**WHAT YOU NEED TO DO**:
The data below needs to be returned exactly, line for line.

**DATA FOR REVIEW**:

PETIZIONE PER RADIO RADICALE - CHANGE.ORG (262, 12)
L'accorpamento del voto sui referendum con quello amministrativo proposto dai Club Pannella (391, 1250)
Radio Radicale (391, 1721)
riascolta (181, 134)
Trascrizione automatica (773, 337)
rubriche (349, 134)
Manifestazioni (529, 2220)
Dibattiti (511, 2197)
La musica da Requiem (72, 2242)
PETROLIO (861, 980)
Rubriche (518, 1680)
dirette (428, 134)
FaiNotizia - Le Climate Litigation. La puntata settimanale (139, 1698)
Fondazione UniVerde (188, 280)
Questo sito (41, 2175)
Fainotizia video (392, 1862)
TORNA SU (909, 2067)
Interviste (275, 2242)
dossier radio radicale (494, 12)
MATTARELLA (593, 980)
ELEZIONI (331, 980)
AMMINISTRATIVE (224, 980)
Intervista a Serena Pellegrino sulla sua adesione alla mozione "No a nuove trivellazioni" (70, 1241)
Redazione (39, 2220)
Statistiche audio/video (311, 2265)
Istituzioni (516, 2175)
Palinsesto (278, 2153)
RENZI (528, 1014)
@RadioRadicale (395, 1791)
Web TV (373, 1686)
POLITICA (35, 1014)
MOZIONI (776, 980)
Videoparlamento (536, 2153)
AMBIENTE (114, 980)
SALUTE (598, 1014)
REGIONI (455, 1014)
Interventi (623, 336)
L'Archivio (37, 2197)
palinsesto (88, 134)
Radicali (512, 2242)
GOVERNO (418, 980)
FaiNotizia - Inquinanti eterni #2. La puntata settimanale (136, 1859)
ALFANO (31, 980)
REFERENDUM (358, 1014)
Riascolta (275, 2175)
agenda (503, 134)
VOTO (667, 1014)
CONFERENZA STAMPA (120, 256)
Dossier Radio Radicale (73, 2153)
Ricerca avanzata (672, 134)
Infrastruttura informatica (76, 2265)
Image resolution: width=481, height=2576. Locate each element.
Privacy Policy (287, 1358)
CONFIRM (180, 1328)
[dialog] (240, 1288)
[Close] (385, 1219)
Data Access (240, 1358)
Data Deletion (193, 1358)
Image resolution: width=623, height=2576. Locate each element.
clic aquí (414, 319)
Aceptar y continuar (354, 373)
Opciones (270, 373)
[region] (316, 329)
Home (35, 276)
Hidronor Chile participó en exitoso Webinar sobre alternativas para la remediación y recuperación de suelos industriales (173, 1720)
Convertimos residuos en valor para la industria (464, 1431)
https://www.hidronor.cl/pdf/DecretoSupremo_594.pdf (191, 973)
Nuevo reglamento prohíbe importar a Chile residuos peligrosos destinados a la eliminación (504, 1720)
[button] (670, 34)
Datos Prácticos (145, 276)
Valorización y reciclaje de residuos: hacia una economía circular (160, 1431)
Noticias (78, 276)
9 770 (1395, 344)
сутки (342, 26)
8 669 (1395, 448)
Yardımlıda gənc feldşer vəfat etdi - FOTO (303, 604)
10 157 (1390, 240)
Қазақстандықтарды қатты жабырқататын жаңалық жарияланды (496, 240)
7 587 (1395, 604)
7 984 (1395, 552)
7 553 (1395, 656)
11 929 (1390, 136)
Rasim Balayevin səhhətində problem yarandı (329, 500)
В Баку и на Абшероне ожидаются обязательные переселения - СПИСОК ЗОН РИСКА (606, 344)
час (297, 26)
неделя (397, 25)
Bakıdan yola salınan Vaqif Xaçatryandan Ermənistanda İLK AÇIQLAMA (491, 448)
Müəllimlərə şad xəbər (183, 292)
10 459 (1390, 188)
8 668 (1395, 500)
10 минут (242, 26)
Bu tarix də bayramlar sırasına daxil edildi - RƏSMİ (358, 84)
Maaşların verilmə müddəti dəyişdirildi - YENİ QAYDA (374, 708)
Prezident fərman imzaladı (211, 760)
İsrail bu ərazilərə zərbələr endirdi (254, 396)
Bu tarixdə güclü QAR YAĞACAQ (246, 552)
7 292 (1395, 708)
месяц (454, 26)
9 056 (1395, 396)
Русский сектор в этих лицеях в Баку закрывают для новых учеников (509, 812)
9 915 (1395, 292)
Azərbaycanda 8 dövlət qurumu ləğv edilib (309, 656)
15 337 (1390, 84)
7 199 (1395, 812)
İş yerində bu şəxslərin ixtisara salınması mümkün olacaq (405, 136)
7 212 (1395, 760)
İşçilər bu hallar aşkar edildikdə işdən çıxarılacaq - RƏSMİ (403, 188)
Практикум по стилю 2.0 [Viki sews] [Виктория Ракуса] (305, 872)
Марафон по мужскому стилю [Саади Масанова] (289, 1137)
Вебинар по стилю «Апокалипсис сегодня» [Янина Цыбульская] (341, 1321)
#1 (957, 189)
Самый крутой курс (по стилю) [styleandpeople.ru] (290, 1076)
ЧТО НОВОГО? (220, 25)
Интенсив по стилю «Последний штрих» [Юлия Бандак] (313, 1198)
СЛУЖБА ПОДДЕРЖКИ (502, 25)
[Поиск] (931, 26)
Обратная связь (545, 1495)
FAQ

**RESULT OF THE TASK**:
PETIZIONE PER RADIO RADICALE - CHANGE.ORG (262, 12)
L'accorpamento del voto sui referendum con quello amministrativo proposto dai Club Pannella (391, 1250)
Radio Radicale (391, 1721)
riascolta (181, 134)
Trascrizione automatica (773, 337)
rubriche (349, 134)
Manifestazioni (529, 2220)
Dibattiti (511, 2197)
La musica da Requiem (72, 2242)
PETROLIO (861, 980)
Rubriche (518, 1680)
dirette (428, 134)
FaiNotizia - Le Climate Litigation. La puntata settimanale (139, 1698)
Fondazione UniVerde (188, 280)
Questo sito (41, 2175)
Fainotizia video (392, 1862)
TORNA SU (909, 2067)
Interviste (275, 2242)
dossier radio radicale (494, 12)
MATTARELLA (593, 980)
ELEZIONI (331, 980)
AMMINISTRATIVE (224, 980)
Intervista a Serena Pellegrino sulla sua adesione alla mozione "No a nuove trivellazioni" (70, 1241)
Redazione (39, 2220)
Statistiche audio/video (311, 2265)
Istituzioni (516, 2175)
Palinsesto (278, 2153)
RENZI (528, 1014)
@RadioRadicale (395, 1791)
Web TV (373, 1686)
POLITICA (35, 1014)
MOZIONI (776, 980)
Videoparlamento (536, 2153)
AMBIENTE (114, 980)
SALUTE (598, 1014)
REGIONI (455, 1014)
Interventi (623, 336)
L'Archivio (37, 2197)
palinsesto (88, 134)
Radicali (512, 2242)
GOVERNO (418, 980)
FaiNotizia - Inquinanti eterni #2. La puntata settimanale (136, 1859)
ALFANO (31, 980)
REFERENDUM (358, 1014)
Riascolta (275, 2175)
agenda (503, 134)
VOTO (667, 1014)
CONFERENZA STAMPA (120, 256)
Dossier Radio Radicale (73, 2153)
Ricerca avanzata (672, 134)
Infrastruttura informatica (76, 2265)
Image resolution: width=481, height=2576. Locate each element.
Privacy Policy (287, 1358)
CONFIRM (180, 1328)
[dialog] (240, 1288)
[Close] (385, 1219)
Data Access (240, 1358)
Data Deletion (193, 1358)
Image resolution: width=623, height=2576. Locate each element.
clic aquí (414, 319)
Aceptar y continuar (354, 373)
Opciones (270, 373)
[region] (316, 329)
Home (35, 276)
Hidronor Chile participó en exitoso Webinar sobre alternativas para la remediación y recuperación de suelos industriales (173, 1720)
Convertimos residuos en valor para la industria (464, 1431)
https://www.hidronor.cl/pdf/DecretoSupremo_594.pdf (191, 973)
Nuevo reglamento prohíbe importar a Chile residuos peligrosos destinados a la eliminación (504, 1720)
[button] (670, 34)
Datos Prácticos (145, 276)
Valorización y reciclaje de residuos: hacia una economía circular (160, 1431)
Noticias (78, 276)
9 770 (1395, 344)
сутки (342, 26)
8 669 (1395, 448)
Yardımlıda gənc feldşer vəfat etdi - FOTO (303, 604)
10 157 (1390, 240)
Қазақстандықтарды қатты жабырқататын жаңалық жарияланды (496, 240)
7 587 (1395, 604)
7 984 (1395, 552)
7 553 (1395, 656)
11 929 (1390, 136)
Rasim Balayevin səhhətində problem yarandı (329, 500)
В Баку и на Абшероне ожидаются обязательные переселения - СПИСОК ЗОН РИСКА (606, 344)
час (297, 26)
неделя (397, 25)
Bakıdan yola salınan Vaqif Xaçatryandan Ermənistanda İLK AÇIQLAMA (491, 448)
Müəllimlərə şad xəbər (183, 292)
10 459 (1390, 188)
8 668 (1395, 500)
10 минут (242, 26)
Bu tarix də bayramlar sırasına daxil edildi - RƏSMİ (358, 84)
Maaşların verilmə müddəti dəyişdirildi - YENİ QAYDA (374, 708)
Prezident fərman imzaladı (211, 760)
İsrail bu ərazilərə zərbələr endirdi (254, 396)
Bu tarixdə güclü QAR YAĞACAQ (246, 552)
7 292 (1395, 708)
месяц (454, 26)
9 056 (1395, 396)
Русский сектор в этих лицеях в Баку закрывают для новых учеников (509, 812)
9 915 (1395, 292)
Azərbaycanda 8 dövlət qurumu ləğv edilib (309, 656)
15 337 (1390, 84)
7 199 (1395, 812)
İş yerində bu şəxslərin ixtisara salınması mümkün olacaq (405, 136)
7 212 (1395, 760)
İşçilər bu hallar aşkar edildikdə işdən çıxarılacaq - RƏSMİ (403, 188)
Практикум по стилю 2.0 [Viki sews] [Виктория Ракуса] (305, 872)
Марафон по мужскому стилю [Саади Масанова] (289, 1137)
Вебинар по стилю «Апокалипсис сегодня» [Янина Цыбульская] (341, 1321)
#1 (957, 189)
Самый крутой курс (по стилю) [styleandpeople.ru] (290, 1076)
ЧТО НОВОГО? (220, 25)
Интенсив по стилю «Последний штрих» [Юлия Бандак] (313, 1198)
СЛУЖБА ПОДДЕРЖКИ (502, 25)
[Поиск] (931, 26)
Обратная связь (545, 1495)
FAQ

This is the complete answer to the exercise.